Selbst wenn Apotheker Rückfragen zur Therapie meist mit dem Arzt zu klären hätten, ändere dies nichts an ihrer Beratungspflicht gegenüber dem Patienten, so das LG. Rückfragen beim Patienten seien vielleicht die Ausnahme – es geht laut Urteil jedoch immerhin um den Umgang mit Arzneimitteln. Der Gesetzgeber habe auch für diese seltenen Fälle eine Kontaktaufnahme seitens der Apotheke vorgesehen.

Schließlich hatte DocMorris im erstinstanzlichen Verfahren noch die EU-Karte gespielt. Die ApBetrO sei für Apotheken in den Niederlanden gar nicht anwendbar. Zudem würden ausländische Versender davon diskriminiert.

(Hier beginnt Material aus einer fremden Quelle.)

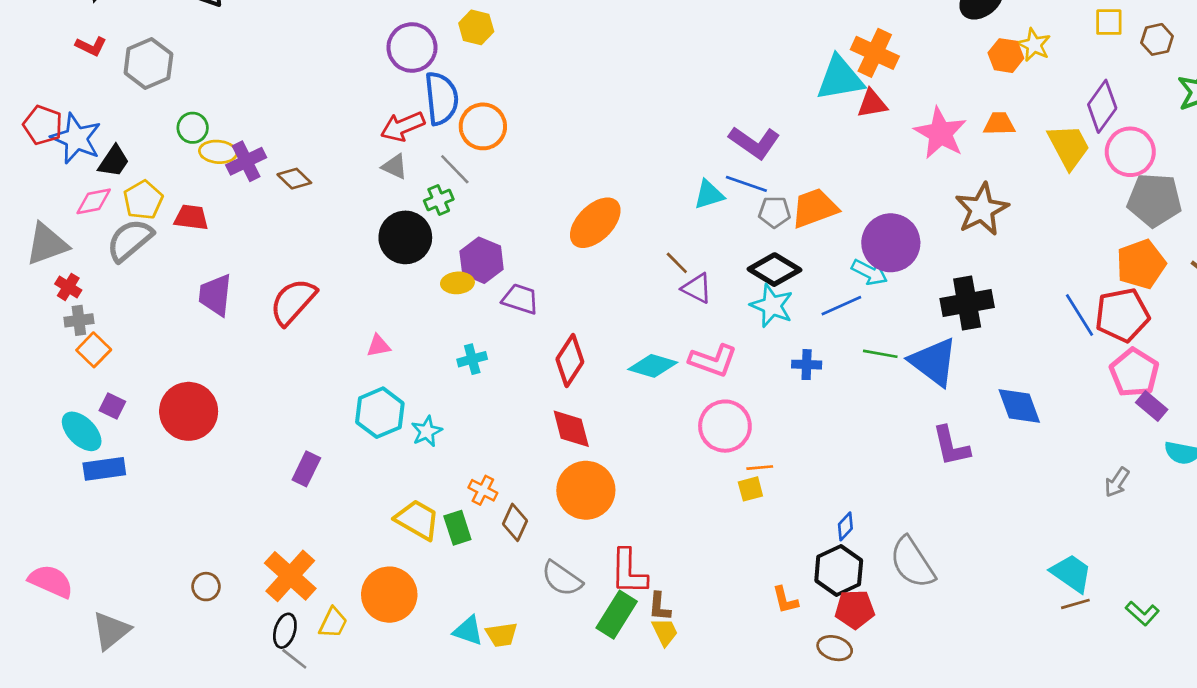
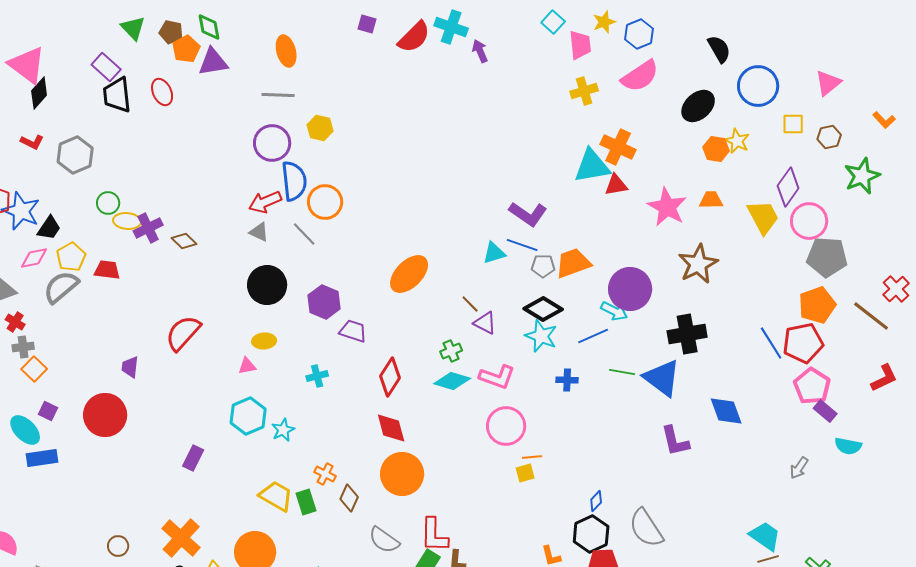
green cross: (439, 200) -> (451, 351), moved
yellow ellipse: (457, 283) -> (264, 341), moved
purple trapezoid: (215, 295) -> (130, 367), moved, size x0.7

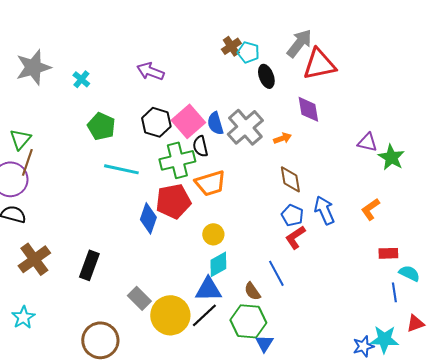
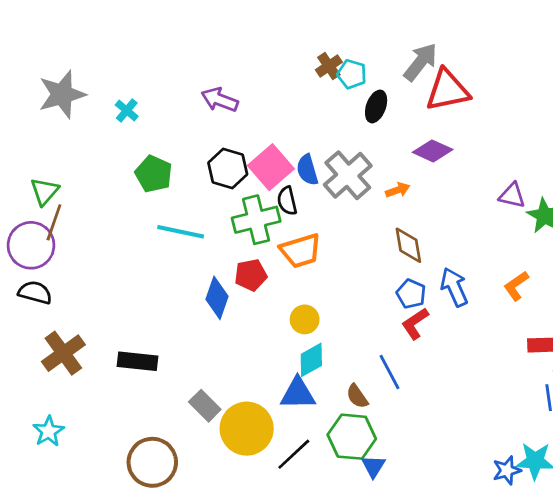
black ellipse: (266, 76) -> (376, 106), turned 40
purple diamond: (308, 109) -> (433, 151), turned -56
red pentagon: (173, 201) -> (251, 275), size x0.7
black rectangle: (89, 265) -> (137, 361), turned 76
black line: (204, 315) -> (294, 454), moved

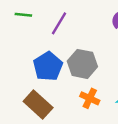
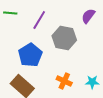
gray hexagon: (82, 64) -> (64, 38), moved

Letzteres bügelten die Richter damit ab, dass deutsche Versandapotheken ebenfalls eine Telefonnummer erfragen müssten, von einer Ungleichbehandlung also keine Rede sein könne.

Auch das von DocMorris ins Spiel gebrachte EuGH-Urteil zu Rx-Boni rettete die Versandapotheke nicht, Stichwort: Einschränkung der Warenverkehrsfreiheit. Die Richter am LG finden nicht nur die Vorschrift der ApBetrO gerechtfertigt, sie sei auch ein weniger starker Eingriff als die Preisbindung. Es würden damit lediglich „Regelungen zur Durchführung des Handels“ gesetzt.

Schließlich wurde darum gestritten, ob der Verstoß gegen die ApBetrO überhaupt wettbewerbsrechtlich relevant ist. DocMorris wollte dies – wenn überhaupt – unterhalb der Bagatellschwelle sehen. Doch die Richter ließen auch in diesem Punkt nicht mit sich verhandeln: Die menschliche Gesundheit als Schutzgut könne gefährdet sein, wenn eine erforderliche Beratung durch die Apotheke unterlassen werde. Die Anforderungen an die Relevanz seien in solchen Fällen grundsätzlich gering. Mit anderen Worten: Es gibt keine Bagatellverstöße, wenn es um das Leben geht.